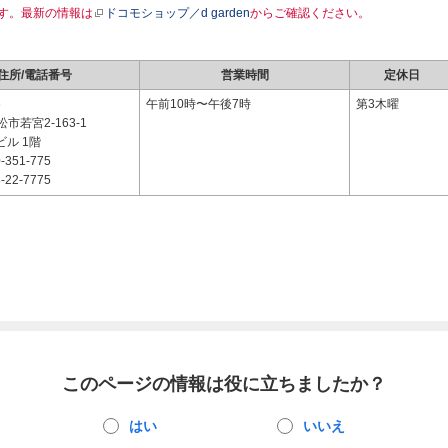
す。最新の情報は
ドコモショップ／d garden
からご確認ください。
住所/電話番号
営業時間
定休日
6
午前10時〜午後7時
第3木曜
市若宮2-163-1
ビル 1階
-351-775
-22-7775
このページの情報は役に立ちましたか？
はい
いいえ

········

> [Work instructions]: Reproduce all entries without any change, and omit the pictures.

> [The completed task]:
す。最新の情報は
ドコモショップ／d garden
からご確認ください。
住所/電話番号
営業時間
定休日
6
午前10時〜午後7時
第3木曜
市若宮2-163-1
ビル 1階
-351-775
-22-7775
このページの情報は役に立ちましたか？
はい
いいえ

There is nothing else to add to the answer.